Capital raised for European non-listed property funds fell by 60% in 2009 to EUR 5.9 bn, according to INREV's latest study. This compares to EUR 14.8 bn in 2008. For full-year 2010, fund managers are seen raising EUR 10.9 bn.
Capital raised for European non-listed property funds fell by 60% in 2009 to EUR 5.9 bn, according to INREV's latest study. This compares to EUR 14.8 bn in 2008. For full-year 2010, fund managers are seen raising EUR 10.9 bn.
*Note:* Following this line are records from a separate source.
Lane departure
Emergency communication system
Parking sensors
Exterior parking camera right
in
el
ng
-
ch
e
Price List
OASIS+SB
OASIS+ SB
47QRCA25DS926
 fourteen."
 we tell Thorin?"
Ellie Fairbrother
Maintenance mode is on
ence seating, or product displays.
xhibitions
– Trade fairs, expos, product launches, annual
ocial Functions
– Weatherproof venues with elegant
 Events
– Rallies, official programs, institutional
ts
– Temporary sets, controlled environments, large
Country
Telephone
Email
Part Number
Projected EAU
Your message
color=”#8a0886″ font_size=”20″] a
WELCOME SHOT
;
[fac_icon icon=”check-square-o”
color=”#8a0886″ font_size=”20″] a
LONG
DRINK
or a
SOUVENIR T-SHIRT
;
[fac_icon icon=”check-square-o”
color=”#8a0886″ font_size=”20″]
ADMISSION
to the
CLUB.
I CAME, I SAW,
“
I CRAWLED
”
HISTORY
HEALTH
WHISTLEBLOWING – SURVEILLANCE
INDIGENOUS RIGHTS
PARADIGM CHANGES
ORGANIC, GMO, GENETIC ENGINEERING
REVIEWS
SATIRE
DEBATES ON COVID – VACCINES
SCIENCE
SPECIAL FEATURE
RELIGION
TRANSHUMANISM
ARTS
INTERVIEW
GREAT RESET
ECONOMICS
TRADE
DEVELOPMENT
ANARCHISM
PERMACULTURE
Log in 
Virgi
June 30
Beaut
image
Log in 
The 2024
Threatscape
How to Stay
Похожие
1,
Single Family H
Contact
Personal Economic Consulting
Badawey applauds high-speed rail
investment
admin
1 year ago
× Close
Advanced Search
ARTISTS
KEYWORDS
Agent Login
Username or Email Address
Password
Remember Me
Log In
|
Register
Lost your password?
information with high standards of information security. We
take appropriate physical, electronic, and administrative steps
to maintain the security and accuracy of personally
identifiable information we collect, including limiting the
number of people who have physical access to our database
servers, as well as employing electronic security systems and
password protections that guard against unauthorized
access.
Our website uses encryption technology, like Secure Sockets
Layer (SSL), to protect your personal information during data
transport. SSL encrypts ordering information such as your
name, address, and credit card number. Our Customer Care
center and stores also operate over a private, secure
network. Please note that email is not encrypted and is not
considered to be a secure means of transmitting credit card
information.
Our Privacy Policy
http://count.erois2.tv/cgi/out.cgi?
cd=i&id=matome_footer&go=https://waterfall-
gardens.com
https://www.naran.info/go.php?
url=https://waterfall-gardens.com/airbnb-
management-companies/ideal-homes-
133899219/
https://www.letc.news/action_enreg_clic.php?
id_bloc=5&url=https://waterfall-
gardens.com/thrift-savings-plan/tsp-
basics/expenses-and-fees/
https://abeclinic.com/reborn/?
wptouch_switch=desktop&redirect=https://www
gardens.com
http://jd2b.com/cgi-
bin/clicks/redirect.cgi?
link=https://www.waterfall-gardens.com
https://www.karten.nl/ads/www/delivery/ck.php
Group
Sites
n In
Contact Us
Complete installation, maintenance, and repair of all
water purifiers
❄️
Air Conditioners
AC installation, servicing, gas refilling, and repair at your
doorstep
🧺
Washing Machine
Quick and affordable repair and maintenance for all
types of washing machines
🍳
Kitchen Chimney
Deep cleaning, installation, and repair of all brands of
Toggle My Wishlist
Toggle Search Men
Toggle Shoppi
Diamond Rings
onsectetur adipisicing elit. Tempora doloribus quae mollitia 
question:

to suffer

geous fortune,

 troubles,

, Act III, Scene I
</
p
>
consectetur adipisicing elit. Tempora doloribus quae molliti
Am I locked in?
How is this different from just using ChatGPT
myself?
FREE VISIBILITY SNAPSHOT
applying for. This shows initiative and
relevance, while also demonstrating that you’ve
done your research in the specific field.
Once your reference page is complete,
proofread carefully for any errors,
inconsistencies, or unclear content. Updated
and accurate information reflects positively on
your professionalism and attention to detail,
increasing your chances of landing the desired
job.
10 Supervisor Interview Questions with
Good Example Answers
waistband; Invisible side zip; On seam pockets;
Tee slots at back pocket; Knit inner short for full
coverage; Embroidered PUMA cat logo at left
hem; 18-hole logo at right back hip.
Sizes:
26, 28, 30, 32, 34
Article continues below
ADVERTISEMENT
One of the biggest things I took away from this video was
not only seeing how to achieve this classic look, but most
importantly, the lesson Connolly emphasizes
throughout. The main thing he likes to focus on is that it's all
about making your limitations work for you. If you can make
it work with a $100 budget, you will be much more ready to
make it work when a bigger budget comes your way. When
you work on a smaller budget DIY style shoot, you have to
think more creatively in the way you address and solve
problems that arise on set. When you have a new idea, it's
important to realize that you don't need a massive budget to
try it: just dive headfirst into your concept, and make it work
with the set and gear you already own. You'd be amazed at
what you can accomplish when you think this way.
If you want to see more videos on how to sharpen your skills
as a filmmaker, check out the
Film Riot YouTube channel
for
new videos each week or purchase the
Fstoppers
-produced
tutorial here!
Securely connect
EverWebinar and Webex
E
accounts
'The figures reflect a challenging year for capital raising but what they do not show is the positive activity of fund managers to regroup and launch funds that are in line with investors’ needs following the downturn. Fund managers and investors have been engaged in due diligence for new funds and we expect to see the fruits of that in 2010,' said Lonneke Löwik, Director of Research and Market Information.
Funds called in EUR 6.2 bn in 2009 compared to EUR 7.5 bn in 2008. This is a drop of 17.5% but it is also the first time that more capital has been called in than raised in a single year. This indicates that there was activity in the underlying markets as capital has been put to work for new investments or been called in to support underperforming funds. The ratio of uncalled capital across the study period of 2004-2009 is 26%.
Core funds raised 87% of the capital in 2009 which supports the trend that investors are seeking funds with lower risk/return strategies. Core funds also called in most capital in 2009 at 91% of the total. This shift to core had an impact on other styles, with opportunity funds attracting only 4% of the capital raised. However, opportunity funds tend to raise more per fund so volumes are likely to be harder hit if fewer funds are raising.
'We expect investors to remain risk averse and this is reflected in the fact that core funds remain the preferred style for 2010. Just over half of the capital raised is expected to be allocated to this style,'said Löwik.